Никогда Володька не представлял себе, что в земле можно так, почти по-домашнему, устроиться. Здесь жарко топились печурки, уютно, как керосиновые лампы, светили коптилки, ловко смастеренные из артиллерийских гильз. И топчаны у командиров стояли аккуратно прикрытые байковыми одеялами. Конечно, удобства были относительные. Но ведь Володька представлял, что ночевать придется на снегу и жить в открытых окопах.
Первые ночи он спал плохо. Чутко прислушивался к тому, как взрывались где-то вблизи снаряды. Иногда приподнимался на локте и поглядывал на своего связного Сергеенко: не замечает ли тот, что командиру не по себе. Но Сергеенко ничего не замечал или делал вид, что не замечает. Во всяком случае, он так преспокойно посапывал носом, что можно было подумать, спит не в километре от передовой линии немцев, а у себя дома на Полтавщине. И, глядя на спокойного связного, Ребриков пытался убедить себя, что война не так уж страшна: пули, конечно, посвистывают, но если понапрасну не высовываться где не надо — не заденут, да и мины и снаряды в траншеи попадают редко.
Еще в училище приготовился Ребриков принять на фронте взвод самоотверженных героев — молодых широкогрудых ребят, в полной выкладке, в касках и с противогазами на боку. А в окопах сидели уже немолодые дядьки, с усами и щетинистыми щеками, в потасканных шинелях, в почернелых полушубках, курили самокрутки и вели разговоры об оставленных дома делах. И, глядя на этих уже обжившихся на войне людей, понял Ребриков, до чего же были смешны там, в училище, он и его товарищи со всеми своими портупеями и медными пряжками.
И все же порой отсутствие пуговиц на гимнастерках раздражало его.
Однажды, когда он крепко «продраил» бойцов за давно не мытые котелки, он, уходя, услышал сдержанное, но все же донесшееся до его ушей: «Понятно, из инкубатора…»
Ребриков сделал вид, что не расслышал злой реплики, но она задела его за живое. Значит, его считают цыпленком, посмеиваются и собираются посмотреть, каким он окажется, когда дойдет до настоящего дела. Ну, приведись такой случай, он им докажет.
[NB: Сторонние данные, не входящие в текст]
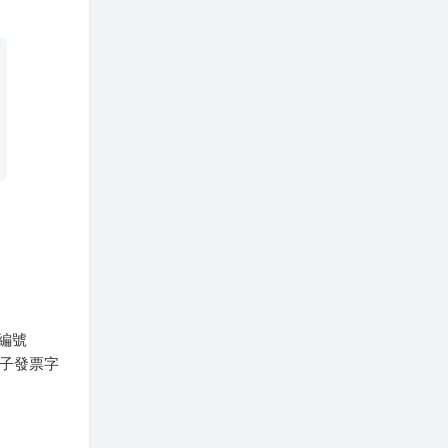
編號
電子發票字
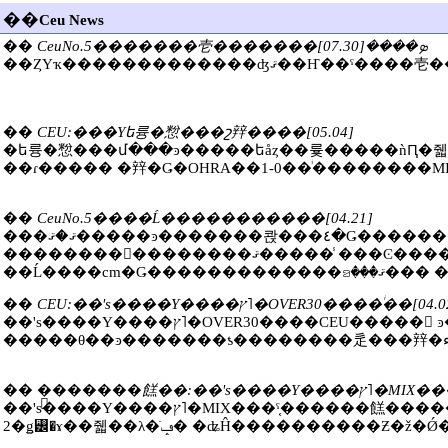
��
Ceu News
��
CeuNo.5�������壱�������ܤ����[07.30]
��
CEU:���Υե륭�㥹���շ辡����[05.04]
�ե륭�㥹���մ���ͽ�����եåȥ��륯�����ǹԤ�줿�� ͽ�
��ɾ����� �辡�Ǥ�OHRA��1-0��ͥ��������
��
CeuNo.5����Ĺ�����������[04.21]
���ޤ�ޤ�����ͽ�������콵���٤�Ǥ����������äѤ��Ǥ��������ζ��������줵
��������򤹤��������ޤ����� ̾���Ͼ����ʤޤ��Ҥ��ˤǤ����νţ�������g
��Ĺ����cm�Ǥ����������
��
CEU:��'s����Υ����ץ˥�OVER30����ͥ��[04.
��'s����Υ����ץ˥�OVER30����CEU����� ͽ��1����ܤϡ�MIX�辡����ꥢ�ߡ�����0-1���Ԥ�뤬
��
�֤������餻��:��'s���
��'s����Υ����ץ˥�MIX���ˤ֤������餻������� ͽ�����Ĵ�˾����夬�ꡢ�������Ͼ��²MIX�����ࡣ1-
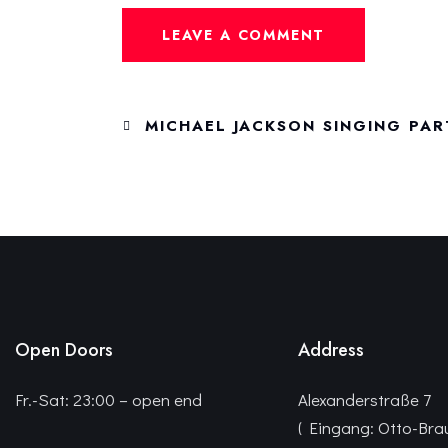
MICHAEL JACKSON SINGING PAR
Open Doors
Address
Fr.-Sat: 23:00 – open end
Alexanderstraße 7
( Eingang: Otto-Bra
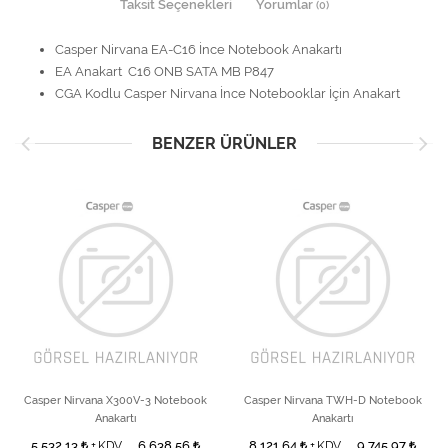
Taksit Seçenekleri
Yorumlar
(0)
Casper Nirvana EA-C16 İnce Notebook Anakartı
EA Anakart C16 ONB SATA MB P847
CGA Kodlu Casper Nirvana İnce Notebooklar İçin Anakart
BENZER ÜRÜNLER
Casper Nirvana X300V-3 Notebook
Casper Nirvana TWH-D Notebook
Anakartı
Anakartı
5.532,13
6.638,56
8.121,64
9.745,97
+ KDV
+ KDV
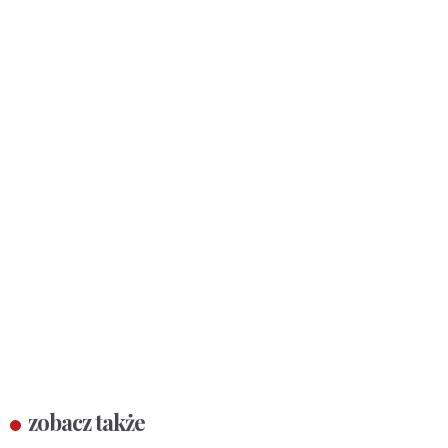
zobacz także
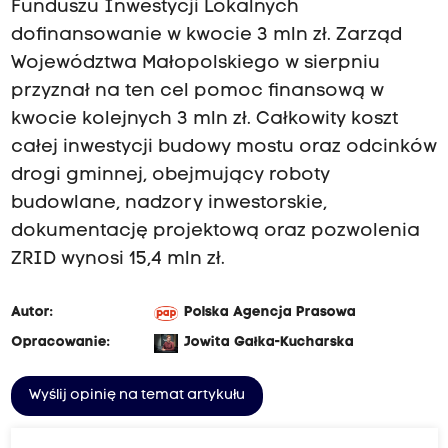
Funduszu Inwestycji Lokalnych
dofinansowanie w kwocie 3 mln zł. Zarząd
Województwa Małopolskiego w sierpniu
przyznał na ten cel pomoc finansową w
kwocie kolejnych 3 mln zł. Całkowity koszt
całej inwestycji budowy mostu oraz odcinków
drogi gminnej, obejmujący roboty
budowlane, nadzory inwestorskie,
dokumentację projektową oraz pozwolenia
ZRID wynosi 15,4 mln zł.
Autor:
Polska Agencja Prasowa
Opracowanie:
Jowita Gałka-Kucharska
Wyślij opinię na temat artykułu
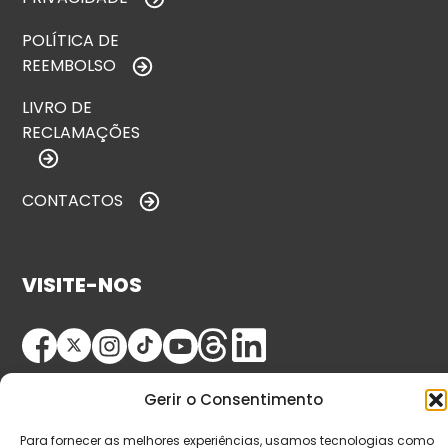
POLÍTICA DE
REEMBOLSO
LIVRO DE
RECLAMAÇÕES
CONTACTOS
VISITE-NOS
Gerir o Consentimento
Para fornecer as melhores experiências, usamos tecnologias como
И случай не заставил себя ждать.
Не прошло и трех суток — пришел приказ разведать новые огневые точки противника по фронту роты и проверить надежность ночной обороны врага. Двух разведчиков прислали из штаба полка, командира Ребриков должен был выделить сам.
Как ни протестовал политрук, но Ребриков убедил его, что для пользы дела с разведчиками пойдет он сам.
Долго, очень долго помнил он потом, чего натерпелся в ту ночь. Они пробирались к немецким позициям по метру, до полуночи. Он не отставал от других. Страшила мысль, что каждую минуту их могут обнаружить и смерть тогда — лучшее из того, что можно будет выбрать. Но еще больше боялся Ребриков отстать от товарищей: тогда он уже не сумеет посмотреть в глаза бойцам. И он полз и полз за разведчиками, — сердце предательски громко стучало под овчиной, — пока не стала ясно слышна немецкая речь и боец справа шепнул:
— Дальше нельзя. Теперь запоминайте…
В свои траншеи возвратились к утру. Недавно полученный белый полушубок был разодран. Мечта Ребрикова превысить задание и вернуться с «языком» не осуществилась, но с тем, что от них требовалось, они справились. А главное… главное, он теперь знал: страх можно подавить, если стиснешь зубы и скажешь себе: «Не трусь!»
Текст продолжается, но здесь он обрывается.